潤くんに笑顔を振り撒きながら話しかけるあの子は校内でも可愛いと有名だから、あたしも顔を知っていた。
一つ下の後輩に当たる彼女は、潤くんが所属する野球部のマネージャー。
ていうか後輩なのにさり気に潤くん呼びとか、まじ侮りがたいんですが。しかもなんだ、あの上目遣い。くっそ、可愛いな………って何考えてんのあたし。
「潤くん、良かったら新しく出来たレストラン一緒に行きません?」
ブフッ
積極的な彼女のお誘い発言にレモン飴を吹いたあたしは思わず両手で口元をおさえた。そして新しくもう一個、飴を口に押し込む。

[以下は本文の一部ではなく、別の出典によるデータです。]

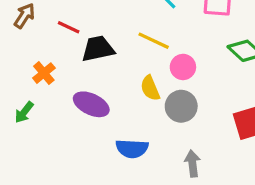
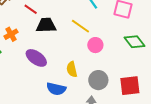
yellow semicircle: (150, 88) -> (72, 69), moved
gray circle: (181, 106) -> (98, 80), moved

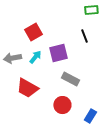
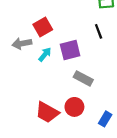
gray arrow: (12, 58) -> (22, 43), moved
red trapezoid: (27, 88) -> (47, 112), moved

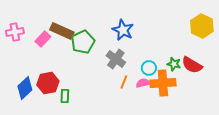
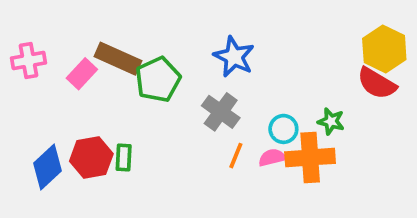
red semicircle: (192, 65) -> (377, 83), moved
green rectangle: (65, 96) -> (124, 158), moved

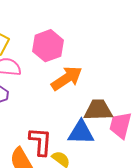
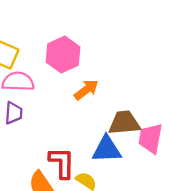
orange arrow: (67, 78) -> (86, 90), size x0.7

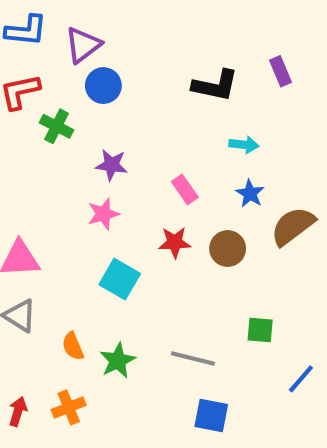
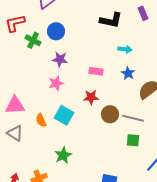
blue circle: (103, 86) -> (56, 31), moved
pink rectangle: (185, 189) -> (96, 71), turned -48
brown circle: (228, 249) -> (110, 114), moved
orange semicircle: (73, 346) -> (41, 120), moved
gray line: (193, 359) -> (133, 118), moved

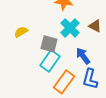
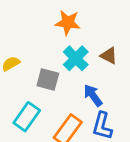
cyan rectangle: (50, 61) -> (27, 117), moved

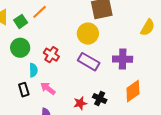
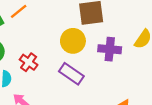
purple cross: (123, 59) -> (110, 49), moved

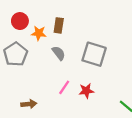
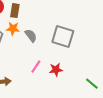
brown rectangle: (59, 25) -> (15, 11), moved
orange star: (39, 33) -> (13, 29), moved

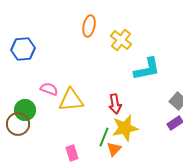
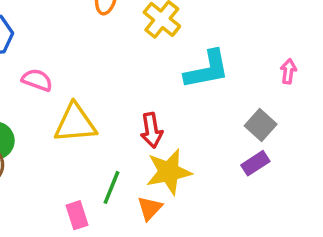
pink semicircle: (49, 89) -> (37, 80), moved
green line: (104, 137) -> (112, 187), moved

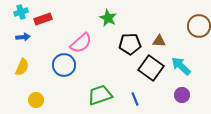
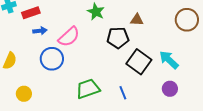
blue arrow: (23, 37) -> (40, 31), moved
brown triangle: (159, 41) -> (137, 20), moved

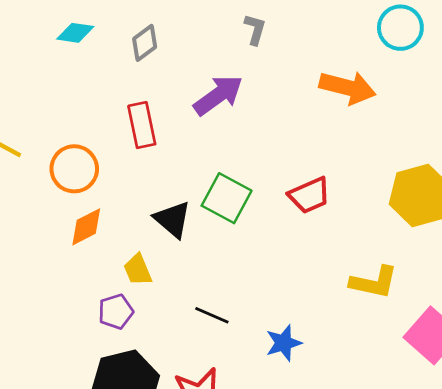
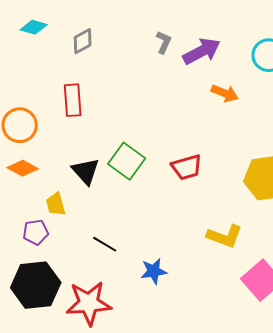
orange arrow: (347, 88) -> (225, 93), size x0.7
purple arrow: (218, 95) -> (202, 51), moved
orange diamond: (86, 227) -> (23, 168), turned 48

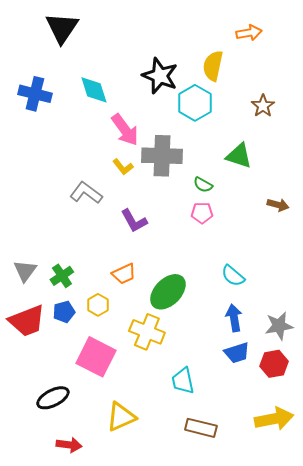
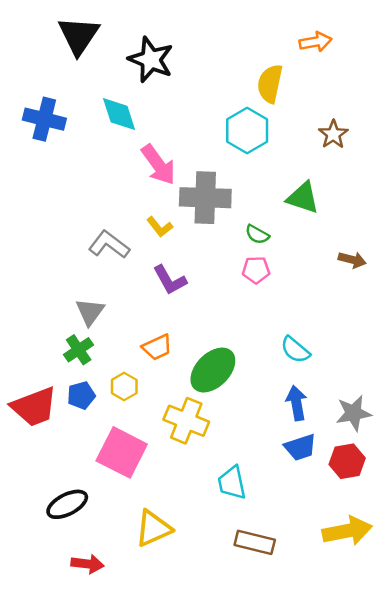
black star: (160, 76) -> (151, 60), moved
yellow L-shape: (123, 167) -> (160, 227), moved
gray triangle: (25, 271) -> (90, 312), moved

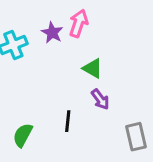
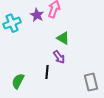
purple arrow: (100, 99) -> (59, 57), moved

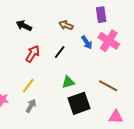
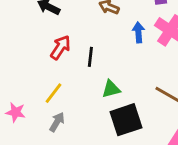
blue arrow: (87, 42) -> (138, 32), turned -152
black line: (60, 52) -> (90, 57), moved, turned -32

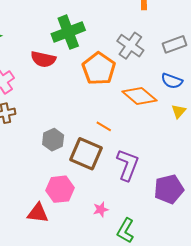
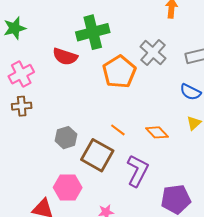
orange diamond: (139, 96) -> (157, 132), moved, size x0.7

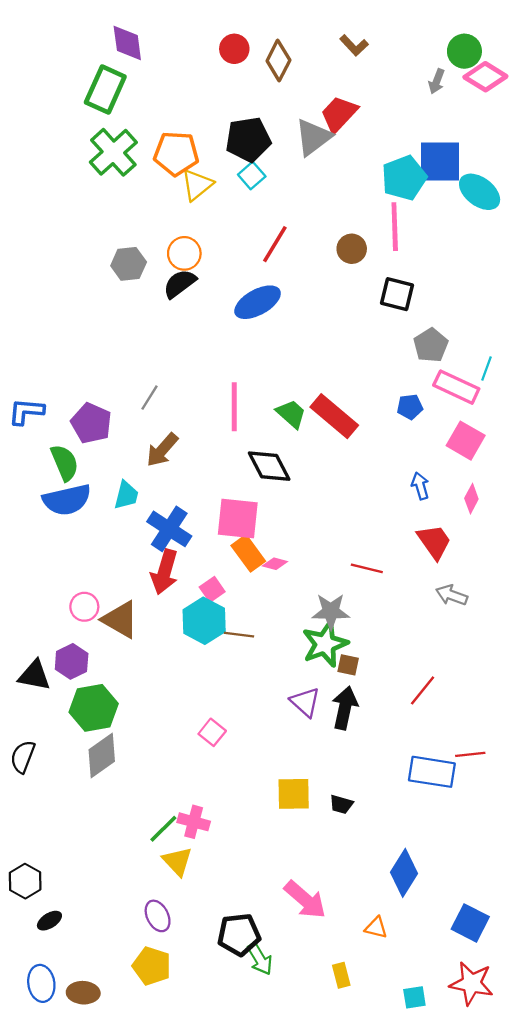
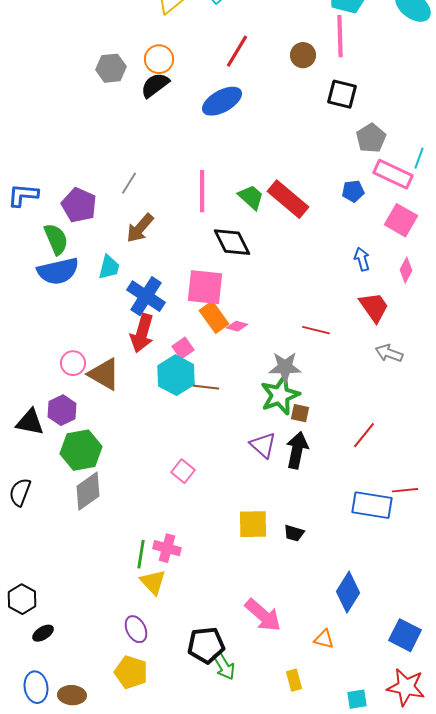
green line: (163, 829) -> (141, 554), turned -36

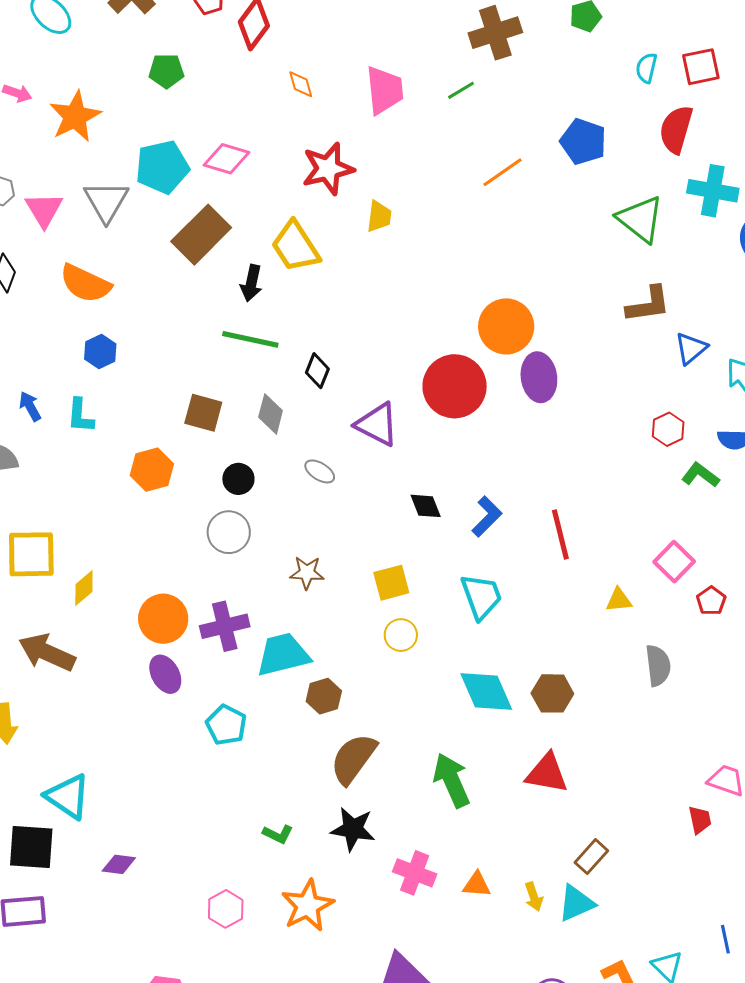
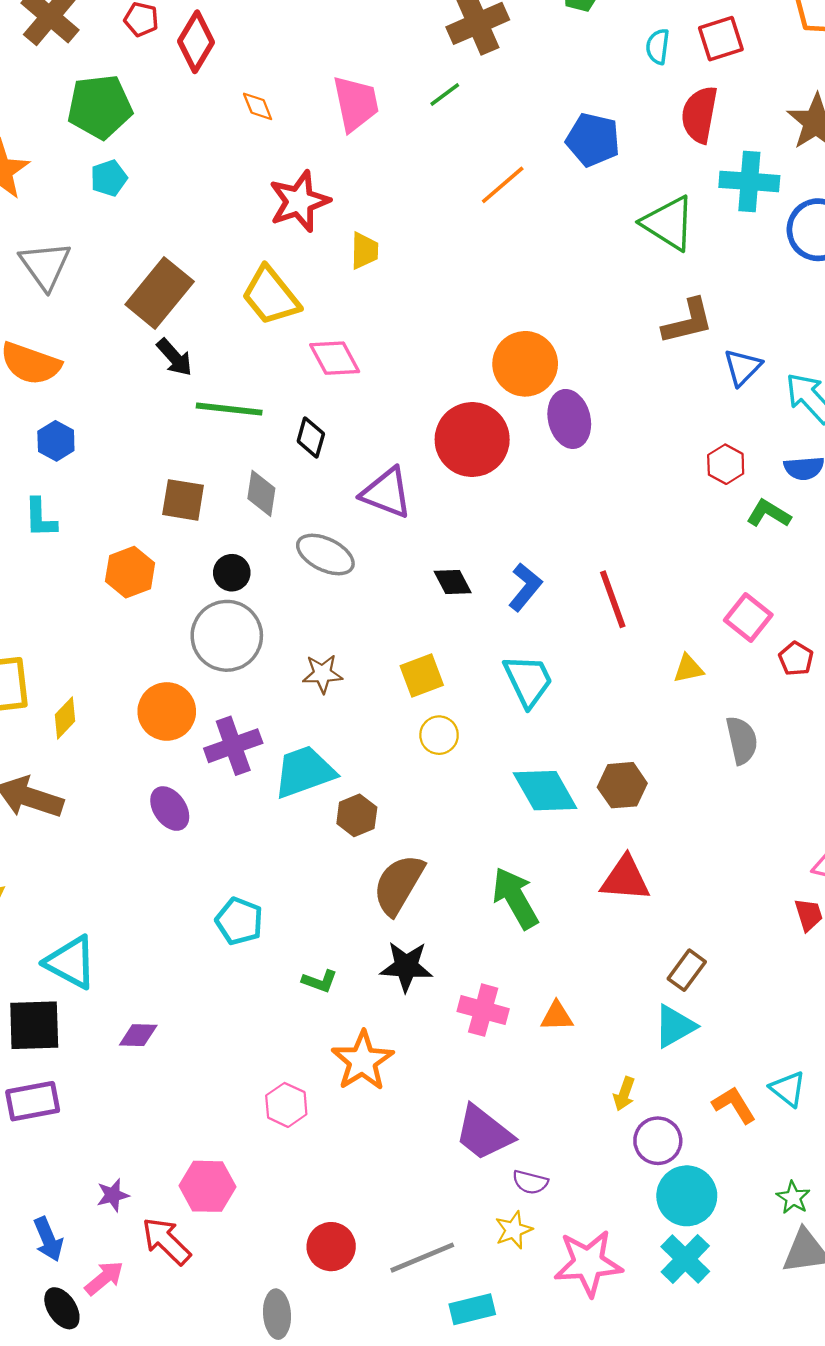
green pentagon: (166, 71) -> (100, 107), size x1.6
pink diamond: (226, 159) -> (335, 358), moved, turned 51
cyan pentagon: (162, 167) -> (109, 178), moved, size x0.6
black arrow: (251, 283) -> (174, 357), moved, turned -48
gray ellipse: (320, 471) -> (325, 554), size x1.6
gray circle: (229, 532) -> (227, 636), size x1.4
orange circle: (163, 619) -> (167, 711), moved
cyan pentagon: (226, 725) -> (239, 921), moved
yellow arrow: (534, 897) -> (624, 1094), moved, turned 44
pink hexagon: (226, 909) -> (286, 1105), moved

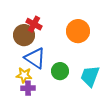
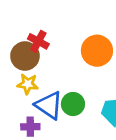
blue triangle: (35, 58) -> (49, 105), moved
yellow star: (24, 75) -> (28, 84), moved

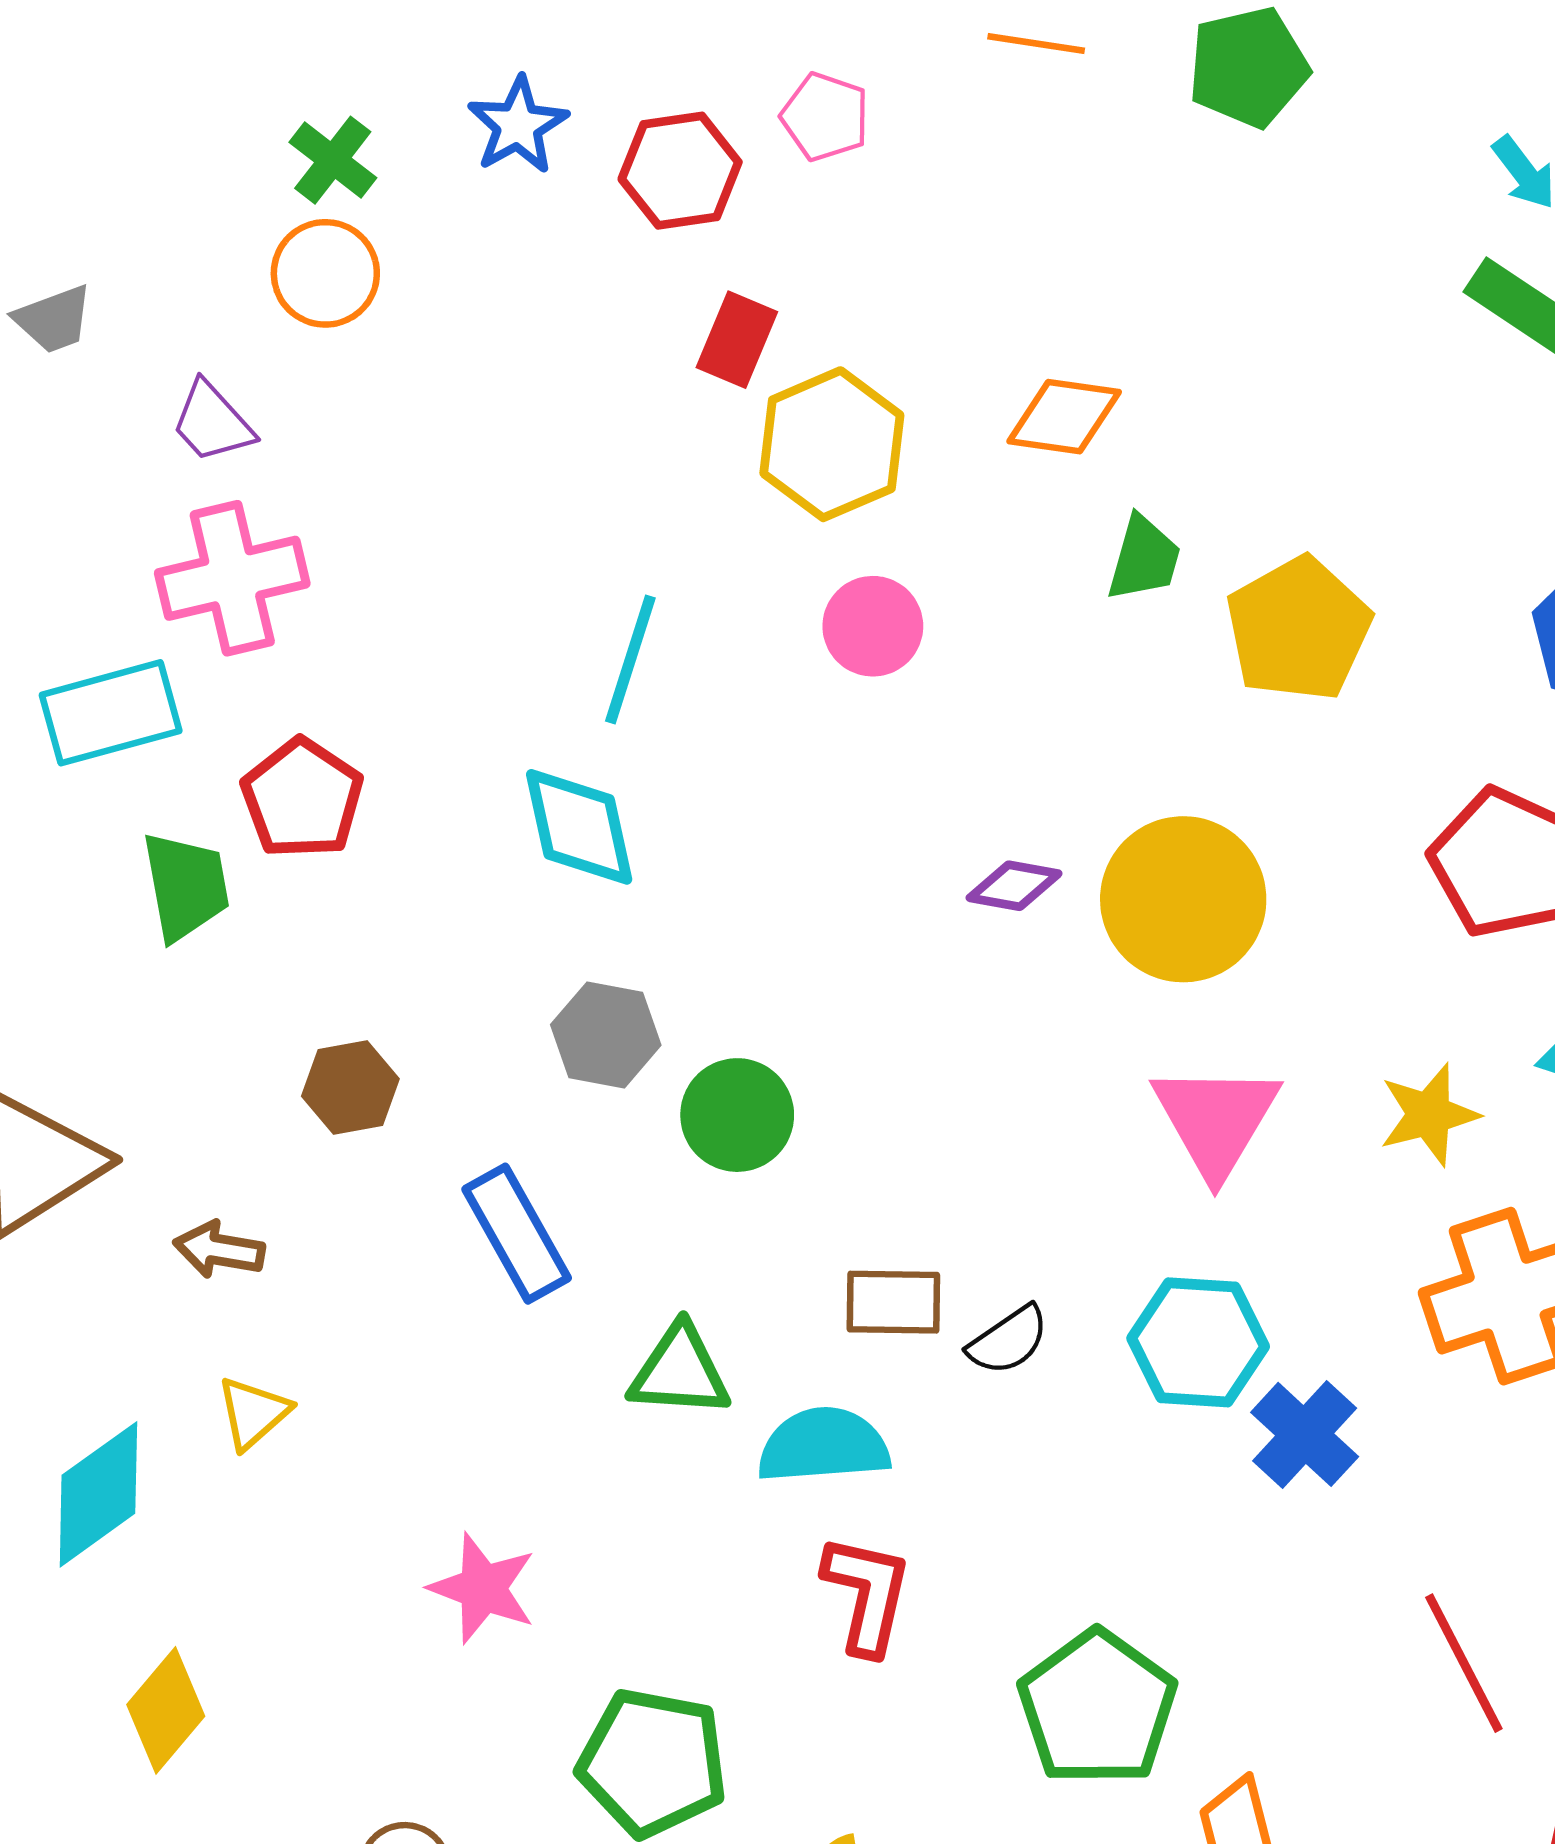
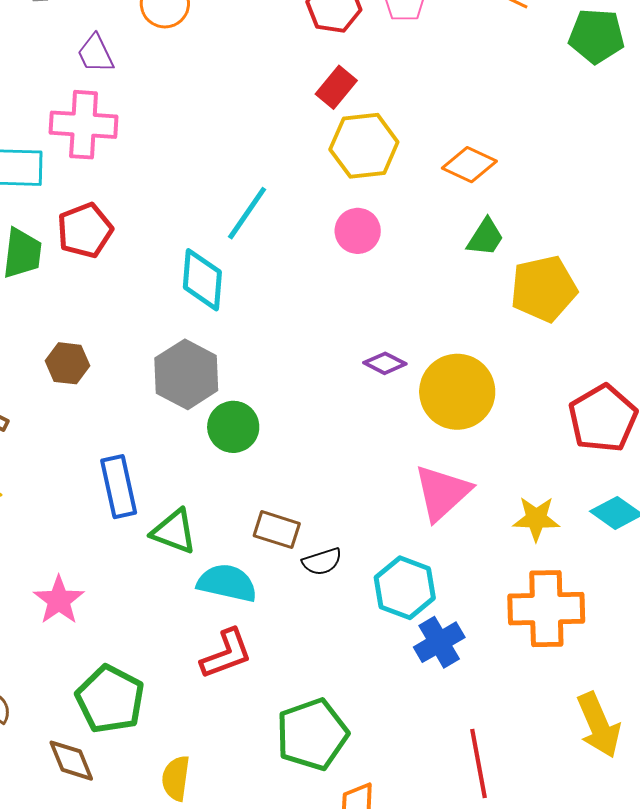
gray hexagon: (606, 1035) -> (186, 374), size x1.4
blue rectangle: (517, 1234) -> (119, 487), moved
red L-shape: (867, 1594) -> (226, 654), turned 40

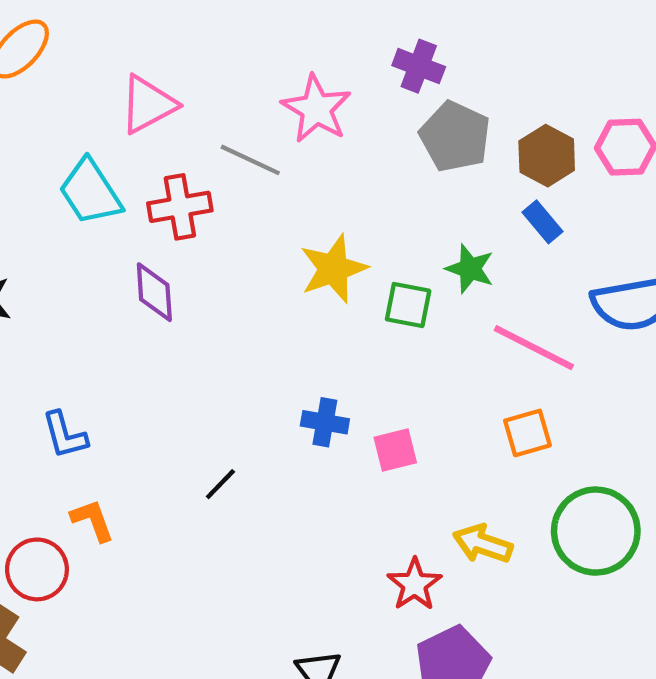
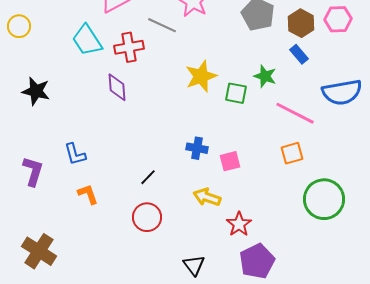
yellow arrow: (483, 544) -> (207, 197), moved
red circle: (37, 569) -> (147, 217), moved

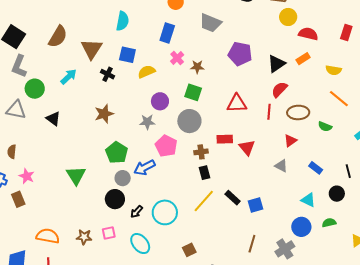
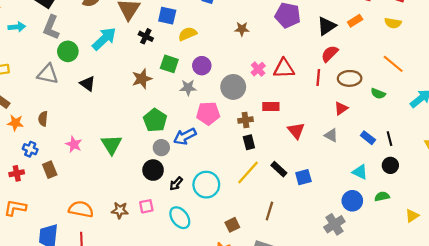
pink cross: (177, 58) -> (258, 69), moved
yellow semicircle: (334, 70) -> (393, 23), moved
cyan arrow: (69, 77) -> (104, 39), size x1.4
green square: (193, 92) -> (169, 64), moved
pink pentagon: (166, 146) -> (208, 113), turned -30
red triangle: (247, 148) -> (296, 131), moved
black line: (348, 171) -> (390, 139), moved
pink star: (27, 176) -> (74, 144), moved
brown line: (252, 244) -> (269, 211), moved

え、もしかして潤くん狙ってる系かな。もしそうだったらどうしよう、てかなんだこのドラマチックありきたり少女漫画的展開。
あたしにライバルなんて必用ありませんよくっそー!
「え、ど、どうしようかな……」
しかも潤くん断らないし。
そりゃそうか、だって潤くんも一応男の子……あんな可愛い子に小首傾げられたら………
いや、でも潤くんって女の子あんまり得意じゃなさそうだし……ましてや二人っきりなんて断るに決まってる。うん、ポジティブポジティブ。
「すっごく美味しいって評判なんですよ?」
ねっ?と上目遣いを維持しながら潤くんの腕に絡み付く彼女に、軽く殺意を抱くあたし。
しかも少女漫画お約束のぶりっこキャラなあの行動、普通なら鳥肌モノなのに様になってるのがちょっと悔しい。
「うーん……じゃあ、ちょっとだけ……」
「ほんと?嬉しー!!」
ブフッ
まさかの放課後デート決定の結末に、あたしは本日二個目のレモン飴を吹いた。